After the war my parents and I were sent to a displaced persons camp in Germany for three years. Word finally reached relatives in the U.S. that we were still alive, and we moved to Los Angeles to start a new life.

I got further training in the same line of work I had done in Schindler’s factory and began a career teaching high school industrial arts. For years afterward, everything I touched reminded me of the factory.

People often ask, How accurate was the movie, Schindler’s List. If anything, it understated the reality. The movie can’t show you enough.

My reaction? It was chilling. The worst part for me was the time the Jews were forced to go into the ghetto. The walls were so realistic. It could have been a picture of my family going to the ghetto. When I came to that part of the movie I almost wanted to jump up and shout at the screen — “Don’t go!” Schindler was a much better person in real life than he was shown in the movie. The indecision and wavering you see in the movie never happened. He was given credit for saving 1,200 human beings. But he did a lot more than that. That was only the beginning. Someone has said, “If you save one life, you save the world.” For every life he saved, there were all those people who were still to be born. There’s no telling how many people are still to come.

An unlikely role model, Schindler was a better person than shown in the movie. He never wavered in his

resolve. After the war Shindler’s prospects faded. He went to Frankfurt, which had been bombed flat, and tried to start a cement factory, which would have been a pretty good business, but no one would do business with him.
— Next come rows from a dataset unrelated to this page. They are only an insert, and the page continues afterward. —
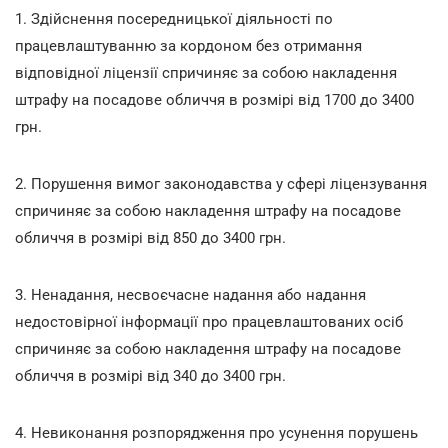
1. Здійснення посередницької діяльності по
працевлаштуванню за кордоном без отримання
відповідної ліцензії спричиняє за собою накладення
штрафу на посадове обличчя в розмірі від 1700 до 3400
грн.
2. Порушення вимог законодавства у сфері ліцензування
спричиняє за собою накладення штрафу на посадове
обличчя в розмірі від 850 до 3400 грн.
3. Ненадання, несвоєчасне надання або надання
недостовірної інформації про працевлаштованих осіб
спричиняє за собою накладення штрафу на посадове
обличчя в розмірі від 340 до 3400 грн.
4. Невиконання розпорядження про усунення порушень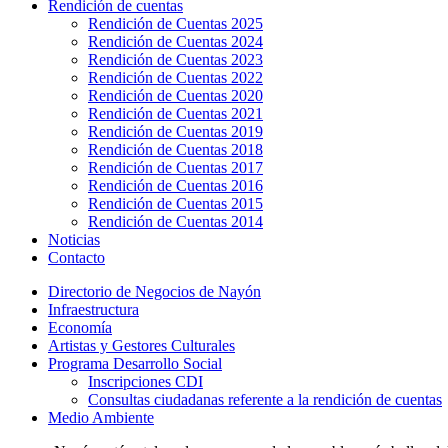
Rendición de cuentas
Rendición de Cuentas 2025
Rendición de Cuentas 2024
Rendición de Cuentas 2023
Rendición de Cuentas 2022
Rendición de Cuentas 2020
Rendición de Cuentas 2021
Rendición de Cuentas 2019
Rendición de Cuentas 2018
Rendición de Cuentas 2017
Rendición de Cuentas 2016
Rendición de Cuentas 2015
Rendición de Cuentas 2014
Noticias
Contacto
Directorio de Negocios de Nayón
Infraestructura
Economía
Artistas y Gestores Culturales
Programa Desarrollo Social
Inscripciones CDI
Consultas ciudadanas referente a la rendición de cuentas
Medio Ambiente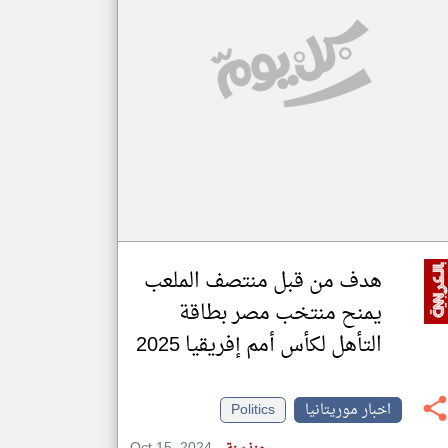
klyoum.com
تغيير الدولة
مصادر الأخبار من موريتانيا
اخبار موريتانيا على مدار الساعة
أهم اخبار موريتانيا العاجلة والمباشرة
هدف من قبل منتصف الملعب
يمنح منتخب مصر بطاقة
التأهل لكأس أمم إفريقيا 2025
اخبار موريتانيا
Politics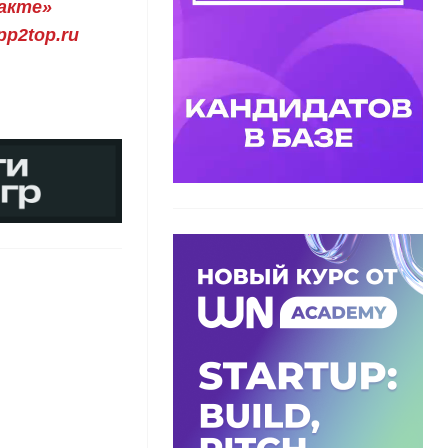
акте»
p2top.ru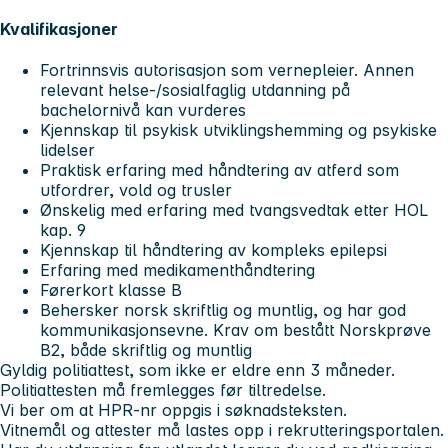
Kvalifikasjoner
Fortrinnsvis autorisasjon som vernepleier. Annen
relevant helse-/sosialfaglig utdanning på
bachelornivå kan vurderes
Kjennskap til psykisk utviklingshemming og psykiske
lidelser
Praktisk erfaring med håndtering av atferd som
utfordrer, vold og trusler
Ønskelig med erfaring med tvangsvedtak etter HOL
kap. 9
Kjennskap til håndtering av kompleks epilepsi
Erfaring med medikamenthåndtering
Førerkort klasse B
Behersker norsk skriftlig og muntlig, og har god
kommunikasjonsevne. Krav om bestått Norskprøve
B2, både skriftlig og muntlig
Gyldig politiattest, som ikke er eldre enn 3 måneder.
Politiattesten må fremlegges før tiltredelse.
Vi ber om at HPR-nr oppgis i søknadsteksten.
Vitnemål og attester må lastes opp i rekrutteringsportalen.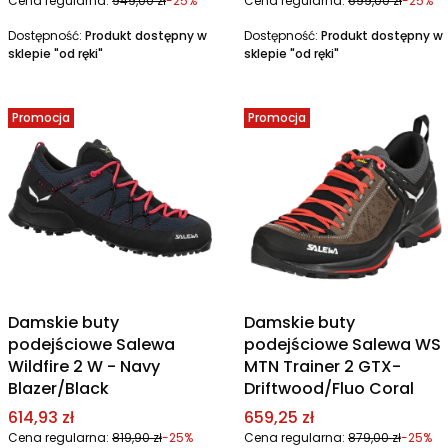
Cena regularna:
949,00 zł
-25%
Cena regularna:
699,00 zł
-25%
Dostępność:
Produkt dostępny w
Dostępność:
Produkt dostępny w
sklepie "od ręki"
sklepie "od ręki"
Promocja
Promocja
Damskie buty
Damskie buty
podejściowe Salewa
podejściowe Salewa WS
Wildfire 2 W - Navy
MTN Trainer 2 GTX-
Blazer/Black
Driftwood/Fluo Coral
Cena promocyjna
Cena promocyjna
614,93 zł
659,25 zł
Cena regularna:
819,90 zł
-25%
Cena regularna:
879,00 zł
-25%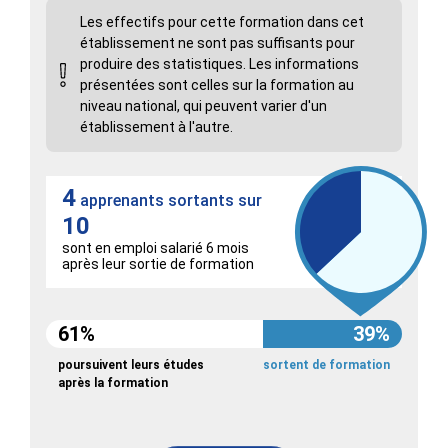
Les effectifs pour cette formation dans cet
établissement ne sont pas suffisants pour
produire des statistiques. Les informations
présentées sont celles sur la formation au
niveau national, qui peuvent varier d'un
établissement à l'autre.
4
apprenants sortants sur
10
sont en emploi salarié 6 mois
après leur sortie de formation
61%
39%
poursuivent leurs études
sortent de formation
après la formation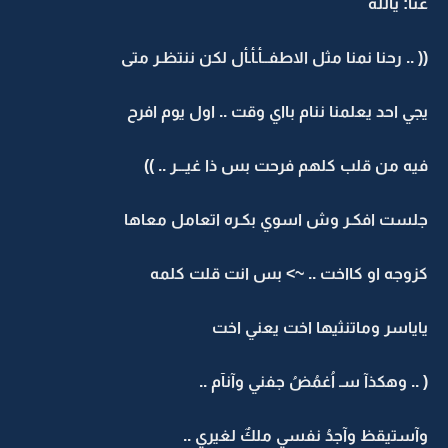
غنا: يالله
(( .. رحنا نمنا مثل الاطفــأـأـأل لكن ننتظـر متى
يجي احد يعلمنا ننام بااي وقت .. اول يوم افرح
فيه من قلب كلهم فرحت بس ذا غيـــر .. ))
جلست افكـر وش اسوي بكـره اتعامل معاها
كزوجه او كااخت .. ~> بس انت قلت كلمه
ياياسر وماتنثيها اخت يعني اخت
( .. وهكذآ سـ اُغمُضُ جفني وآنآم ..
وآستيقظ وآجدُ نفسي ملكٌ لغيري ..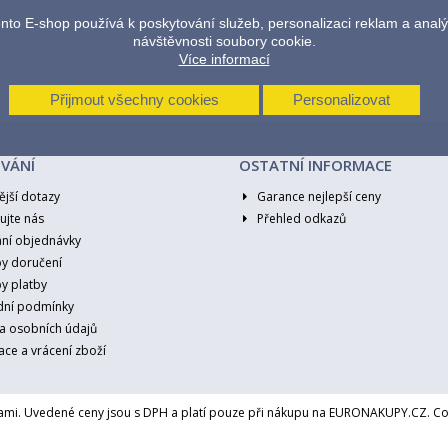
nto E-shop používá k poskytování služeb, personalizaci reklam a anal
návštěvnosti soubory cookie.
Více informací
Přijmout všechny cookies
Personalizovat
VÁNÍ
OSTATNÍ INFORMACE
ější dotazy
Garance nejlepší ceny
ujte nás
Přehled odkazů
ání objednávky
y doručení
y platby
ní podmínky
a osobních údajů
ce a vrácení zboží
mi. Uvedené ceny jsou s DPH a platí pouze při nákupu na EURONAKUPY.CZ. C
I met Schindler again, in 1965. He had been invited to Los Angeles by a Jewish group and I went to meet him. I stood in line, and when my turn came I was about to introduce myself, but Schindler stopped me.

“I know you,” he said. “You’re Leyson.”

He remembered me — 20 years later. We had a nice visit. I told him I taught industrial arts. He liked that. “It’s good,” he said. He felt he had something to do with that, which of course he did.

Schindler died in 1974 in Argentina.

He never enjoyed success again. He died a poor man. He paid a big price, personally. He spent his whole fortune saving Jews, simply because he thought it was the right thing to do.